3. In these Regulations—

“cross-border healthcare” means healthcare provided to a person in a Member State other than the Member State of affiliation of that person within the meaning of the Directive;

“Directive” means Directive 2011/24/EU of the European Parliament and of the Council of 9 March 20111;

“health professional” means a doctor of medicine, a nurse responsible for general care, a dental practitioner, a midwife or a pharmacist within the meaning of the Professional Qualifications Directive, or another professional exercising activities in the healthcare sector which are restricted to a regulated profession as defined in Article 3(1)(a) of the Professional Qualifications Directive, or a person considered to be a health professional according to the legislation of the Member State of treatment;

“healthcare” means health services provided by health professionals to patients to assess, maintain or restore their state of health, including the prescription, dispensation and provision of medicinal products and medical devices;

“healthcare provider” means any natural or legal person or any other entity legally providing healthcare in a Member State;

“medical device” means a medical device which falls within any of the definitions of “medical device” in—

(a) Article 1 of Council Directive 90/385/EEC of 20 June 19902 ,

(b) Article 1 of Council Directive 93/42/EEC of 14 June 19933 , or

(c) Article 1 of Directive 98/79/EC of 27 October 19984 ;

“medicinal product” has the meaning assigned to it in Directive 2001/83/EC of the European Parliament and of the Council of 6 November 20015 ;

“Member State” means a State which is a contracting party to the Agreement on the European Economic Area signed in Oporto on 2 May 1992;

“Minister” means the Minister for Health;

“prescription” means a prescription for a medicinal product or for a medical device issued by a member of a regulated health profession within the meaning of Article 3(1)(a) of the Professional Qualifications Directive who is legally entitled to do so;

“Professional Qualifications Directive” means Directive 2005/36/EC of the European Parliament and of the Council of 7 September 20056 ;

“Patient resident in the State” means an individual for whom the State is the Member State of affiliation within the meaning of Article 3(c) of the Directive;

“Regulation 883/2004” means Regulation (EC) No. 883/2004 of the European Parliament and of the Council of 29 April 20047 .

National contact point

4. The Health Service Executive shall carry out the functions of the national contact point for cross-border healthcare in the State for the purposes of these Regulations and the Directive.

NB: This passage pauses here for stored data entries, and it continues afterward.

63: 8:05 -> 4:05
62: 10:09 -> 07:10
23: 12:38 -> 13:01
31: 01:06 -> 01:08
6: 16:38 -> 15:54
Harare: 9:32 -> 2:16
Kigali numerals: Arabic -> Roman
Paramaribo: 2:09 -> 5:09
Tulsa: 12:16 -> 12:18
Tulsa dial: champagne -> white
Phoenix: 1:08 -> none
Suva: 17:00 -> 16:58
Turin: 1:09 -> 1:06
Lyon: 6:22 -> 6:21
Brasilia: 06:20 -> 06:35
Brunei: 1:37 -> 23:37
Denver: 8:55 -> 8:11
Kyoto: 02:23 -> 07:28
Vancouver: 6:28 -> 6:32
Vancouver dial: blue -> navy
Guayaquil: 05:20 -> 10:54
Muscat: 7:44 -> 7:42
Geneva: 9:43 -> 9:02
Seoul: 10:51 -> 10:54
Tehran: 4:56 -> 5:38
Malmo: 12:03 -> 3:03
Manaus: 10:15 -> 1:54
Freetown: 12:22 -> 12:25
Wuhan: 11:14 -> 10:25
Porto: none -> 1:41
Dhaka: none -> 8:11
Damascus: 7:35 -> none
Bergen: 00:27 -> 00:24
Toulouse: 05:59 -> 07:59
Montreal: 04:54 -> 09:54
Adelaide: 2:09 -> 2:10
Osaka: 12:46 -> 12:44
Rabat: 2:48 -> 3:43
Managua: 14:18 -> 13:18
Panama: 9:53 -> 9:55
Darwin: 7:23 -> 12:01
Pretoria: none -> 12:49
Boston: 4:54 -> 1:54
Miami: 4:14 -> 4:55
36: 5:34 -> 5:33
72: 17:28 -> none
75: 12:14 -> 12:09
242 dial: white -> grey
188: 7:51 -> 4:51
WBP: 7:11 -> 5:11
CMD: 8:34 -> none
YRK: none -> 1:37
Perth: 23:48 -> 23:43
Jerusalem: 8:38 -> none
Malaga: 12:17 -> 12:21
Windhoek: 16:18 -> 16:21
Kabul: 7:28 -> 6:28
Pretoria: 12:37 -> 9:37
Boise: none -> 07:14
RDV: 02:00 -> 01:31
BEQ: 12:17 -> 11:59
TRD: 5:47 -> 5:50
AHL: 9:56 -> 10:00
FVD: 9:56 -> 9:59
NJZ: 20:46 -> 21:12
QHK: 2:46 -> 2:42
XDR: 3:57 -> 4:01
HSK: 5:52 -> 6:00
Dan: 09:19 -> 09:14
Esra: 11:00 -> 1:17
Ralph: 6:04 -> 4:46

Information on cross-border healthcare in State

5. (1) The Health Service Executive shall, in so far as it considers it is necessary or desirable for the purposes of enabling patients resident in another Member State to exercise their rights in relation to access to cross-border healthcare provided in the State, ensure that information about each of the following is available or accessible:

(a) healthcare providers;

(b) patients’ rights;

(c) complaints procedures and methods of seeking remedies; and

(d) legal and administrative options available to settle disputes, including in the event of harm arising from the provision of healthcare.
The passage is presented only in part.